US scientists are wary of the cost and equity implications of the Biden administration’s transformative order earlier this year to make the published results of federally funded research immediately and freely available to all readers, a nationwide survey has found.
Most researchers do not currently have money to pay their own publishing costs and aren’t sure how easily they can find it, with the risks especially high for female and younger scholars, according to the survey of 422 scientists conducted by the American Association for the Advancement of Science.
The AAAS is the world’s largest multidisciplinary scientific society, and it’s also a publisher of one of the most prestigious research journals, Science. Science itself has refrained from criticising President Joe Biden’s move, though the industry’s leading trade group, the Association of American Publishers, has complained that Mr Biden announced the plan in August without thoroughly consulting affected parties.
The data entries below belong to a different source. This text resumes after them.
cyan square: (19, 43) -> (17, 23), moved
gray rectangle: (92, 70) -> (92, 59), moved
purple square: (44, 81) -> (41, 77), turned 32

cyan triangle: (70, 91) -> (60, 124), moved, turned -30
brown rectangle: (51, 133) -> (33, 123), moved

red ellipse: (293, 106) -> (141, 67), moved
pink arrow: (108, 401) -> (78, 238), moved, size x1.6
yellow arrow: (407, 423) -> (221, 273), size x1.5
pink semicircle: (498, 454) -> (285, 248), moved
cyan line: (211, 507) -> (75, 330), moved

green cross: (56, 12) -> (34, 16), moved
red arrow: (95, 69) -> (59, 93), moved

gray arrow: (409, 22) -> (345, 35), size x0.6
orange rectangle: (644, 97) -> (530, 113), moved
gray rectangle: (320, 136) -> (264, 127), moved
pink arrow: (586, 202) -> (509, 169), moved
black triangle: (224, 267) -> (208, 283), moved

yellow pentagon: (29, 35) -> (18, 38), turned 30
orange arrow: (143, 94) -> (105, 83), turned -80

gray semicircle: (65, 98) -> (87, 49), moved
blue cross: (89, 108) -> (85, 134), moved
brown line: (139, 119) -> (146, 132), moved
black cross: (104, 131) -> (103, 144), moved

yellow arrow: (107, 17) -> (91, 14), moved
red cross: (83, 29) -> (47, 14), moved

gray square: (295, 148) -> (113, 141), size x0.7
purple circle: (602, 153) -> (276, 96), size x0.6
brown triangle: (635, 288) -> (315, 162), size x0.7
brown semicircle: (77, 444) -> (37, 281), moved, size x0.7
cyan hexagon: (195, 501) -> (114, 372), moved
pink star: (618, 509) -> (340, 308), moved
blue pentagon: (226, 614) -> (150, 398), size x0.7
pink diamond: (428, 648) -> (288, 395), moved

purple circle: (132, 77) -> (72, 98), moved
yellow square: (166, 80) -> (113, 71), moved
The Biden order requires federal agencies to set up rules so that, by the end of 2025, some version of any published description of taxpayer-funded science is simultaneously made freely available to the public, followed by a prompt release of the underlying data.
That would largely override the current decade-old federal policy allowing journals to hold their published papers behind subscription paywalls for up to a year.
The Biden policy prescribes no specific method for compliance, although the AAAS survey was predicated on the widespread expectation that journals would use the model of article processing charges in which authors pay a fee to the journals to cover the cost of reviewing, editing and publishing. Biden administration officials, in announcing the new requirement, specifically noted the possible use of APCs and suggested that scientists could use money from federal research grants to cover those costs.
But the AAAS, in outlining its survey results, warned of risks from that approach. “While open access has tremendous benefits,” the AAAS said, the expected reliance on APCs “has created concerning unintended consequences”.
Among its key findings, the AAAS survey showed that about two-thirds of researchers already had paid an APC. Of those who had paid APCs and answered a question about where the money came from, 70 per cent said they used grant money. Yet among those who had paid an APC, a slight majority described the experience as difficult or very difficult, with the problem more pronounced at smaller institutions, the AAAS said.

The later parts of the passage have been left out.